Dataset entries:
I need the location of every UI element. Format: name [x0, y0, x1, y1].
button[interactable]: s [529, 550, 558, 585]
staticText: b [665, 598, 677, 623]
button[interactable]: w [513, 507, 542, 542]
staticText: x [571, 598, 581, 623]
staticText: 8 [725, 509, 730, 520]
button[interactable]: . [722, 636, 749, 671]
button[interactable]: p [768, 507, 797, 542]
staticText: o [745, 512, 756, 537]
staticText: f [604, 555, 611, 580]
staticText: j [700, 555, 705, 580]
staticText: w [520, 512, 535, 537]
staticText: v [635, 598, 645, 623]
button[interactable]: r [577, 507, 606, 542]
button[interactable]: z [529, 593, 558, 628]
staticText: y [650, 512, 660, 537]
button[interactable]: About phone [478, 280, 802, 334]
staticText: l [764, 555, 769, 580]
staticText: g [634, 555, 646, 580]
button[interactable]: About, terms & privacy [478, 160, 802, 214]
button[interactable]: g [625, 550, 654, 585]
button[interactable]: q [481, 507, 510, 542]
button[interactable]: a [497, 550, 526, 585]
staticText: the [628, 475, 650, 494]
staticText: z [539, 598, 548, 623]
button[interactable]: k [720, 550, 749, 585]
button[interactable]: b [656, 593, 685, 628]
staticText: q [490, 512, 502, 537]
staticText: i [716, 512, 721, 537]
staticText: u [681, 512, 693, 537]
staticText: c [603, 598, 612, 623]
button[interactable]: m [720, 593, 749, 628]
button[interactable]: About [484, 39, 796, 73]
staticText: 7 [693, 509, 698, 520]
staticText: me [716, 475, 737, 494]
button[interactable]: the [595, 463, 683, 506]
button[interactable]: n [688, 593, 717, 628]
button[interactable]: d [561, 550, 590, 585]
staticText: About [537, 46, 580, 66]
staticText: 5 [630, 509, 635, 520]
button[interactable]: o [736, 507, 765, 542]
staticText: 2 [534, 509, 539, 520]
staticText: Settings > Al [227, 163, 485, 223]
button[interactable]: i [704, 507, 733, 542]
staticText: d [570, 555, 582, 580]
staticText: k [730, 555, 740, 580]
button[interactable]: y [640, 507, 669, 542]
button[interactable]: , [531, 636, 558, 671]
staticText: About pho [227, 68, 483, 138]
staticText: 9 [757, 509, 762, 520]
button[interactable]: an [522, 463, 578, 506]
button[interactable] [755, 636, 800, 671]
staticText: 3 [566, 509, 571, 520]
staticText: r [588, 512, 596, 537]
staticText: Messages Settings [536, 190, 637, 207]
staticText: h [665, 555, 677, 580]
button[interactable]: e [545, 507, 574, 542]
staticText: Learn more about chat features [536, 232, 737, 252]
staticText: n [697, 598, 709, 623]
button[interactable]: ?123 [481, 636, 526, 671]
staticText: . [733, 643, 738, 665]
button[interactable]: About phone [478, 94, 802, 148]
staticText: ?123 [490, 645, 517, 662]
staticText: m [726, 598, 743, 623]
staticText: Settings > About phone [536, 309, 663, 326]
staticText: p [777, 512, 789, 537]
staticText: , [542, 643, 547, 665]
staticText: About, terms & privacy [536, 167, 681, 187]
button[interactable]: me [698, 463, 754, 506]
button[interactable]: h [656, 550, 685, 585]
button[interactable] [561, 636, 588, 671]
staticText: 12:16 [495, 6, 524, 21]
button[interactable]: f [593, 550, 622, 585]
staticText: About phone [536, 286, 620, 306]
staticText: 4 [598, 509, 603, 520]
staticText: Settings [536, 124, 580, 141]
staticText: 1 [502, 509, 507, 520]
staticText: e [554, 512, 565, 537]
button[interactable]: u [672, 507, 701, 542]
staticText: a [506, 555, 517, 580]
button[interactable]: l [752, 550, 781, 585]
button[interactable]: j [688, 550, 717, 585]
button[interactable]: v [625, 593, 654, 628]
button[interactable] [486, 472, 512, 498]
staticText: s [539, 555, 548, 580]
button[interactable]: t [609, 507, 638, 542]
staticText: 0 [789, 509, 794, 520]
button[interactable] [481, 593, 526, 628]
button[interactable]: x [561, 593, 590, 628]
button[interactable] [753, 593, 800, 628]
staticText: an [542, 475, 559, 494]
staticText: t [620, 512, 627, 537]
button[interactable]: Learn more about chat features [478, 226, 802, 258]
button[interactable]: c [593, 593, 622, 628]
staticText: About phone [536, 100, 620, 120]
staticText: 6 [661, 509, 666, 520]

EXERCISE DETAILS: If a line above includes the string "features", pick it out.

EXPECTED OUTPUT:
staticText: Learn more about chat features [536, 232, 737, 252]
button[interactable]: Learn more about chat features [478, 226, 802, 258]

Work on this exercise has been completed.